Um pequeno barco a vapor,
repleto de passageiros, separada a câmara dos homens (servindo simultaneamente
de refeitório e dormitório), do pequeno cubículo reservado às senhoras, leitos
com quarenta centímetros de largura, travesseiros e colchões duros, despidos de
lençóis e coberturas, e isso mesmo não chegando para todos, ficando muitas
pessoas de pé ou assentadas em tamboretes durante uma noite inteira, uma
profusão de mosquitos, desde o crepúsculo da tarde até o da manhã seguinte, tal
foi nosso suplício até desembarcarmos, felizmente cedo, em Rio Pardo. (...)
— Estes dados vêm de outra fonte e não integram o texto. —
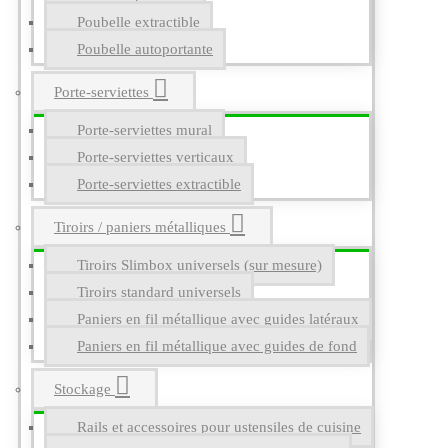
Poubelle extractible
Poubelle autoportante
Porte-serviettes
Porte-serviettes mural
Porte-serviettes verticaux
Porte-serviettes extractible
Tiroirs / paniers métalliques
Tiroirs Slimbox universels (sur mesure)
Tiroirs standard universels
Paniers en fil métallique avec guides latéraux
Paniers en fil métallique avec guides de fond
Stockage
Rails et accessoires pour ustensiles de cuisine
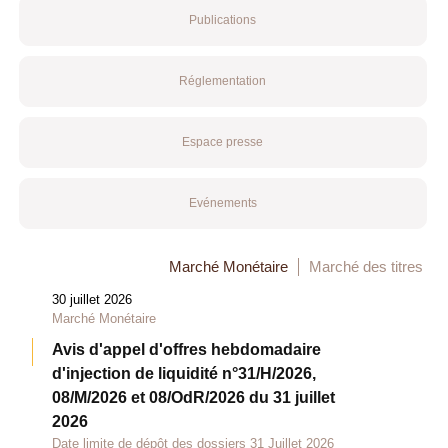
Publications
Réglementation
Espace presse
Evénements
Marché Monétaire
Marché des titres
30 juillet 2026
Marché Monétaire
Avis d'appel d'offres hebdomadaire
d'injection de liquidité n°31/H/2026,
08/M/2026 et 08/OdR/2026 du 31 juillet
2026
Date limite de dépôt des dossiers 31 Juillet 2026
(...) desde a pacificação da
Guerra dos Farrapos, que as teve o seu forte e alternado teatro de operações,
marchou Rio Pardo para uma tal decadência, que nenhum esforço jamais pôde
refrear.
Ouvimos alguns dos poucos velhos
que conseguiram transpor várias décadas após aquele período revolucionário,
contar as grandezas da opulenta vila de Rio Pardo, a vida expansiva, a união
íntima de seus mais antigos habitantes.
Eram aparatosas e completas as
festas na igreja e fora, com os competentes torneios das cavalhadas. Eram
ainda animados os repetidos saraus familiares com as danças do solo inglês, do
minuete afandangado, da gaivota, da cachucha e da contradança antiga,
desbancada pelas quadrilhas. Eram bem desempenhados os espetáculos teatrais, em
que brilharam Felipe Neri, Mello e Albuquerque, Borba e outros jovens amadores,
mais tarde chamados para representar papel saliente na política rio-grandense.
Reinava uma excepcional
atividade no comércio. Era este abundante em todos os gêneros, era o fornecedor
do município e até da maior parte dos negociantes da companhia e da região
serrana. Estes e aqueles vinham aí comprar mercadorias e transportá-las para,
lá longe, revendê-las com avultado lucro.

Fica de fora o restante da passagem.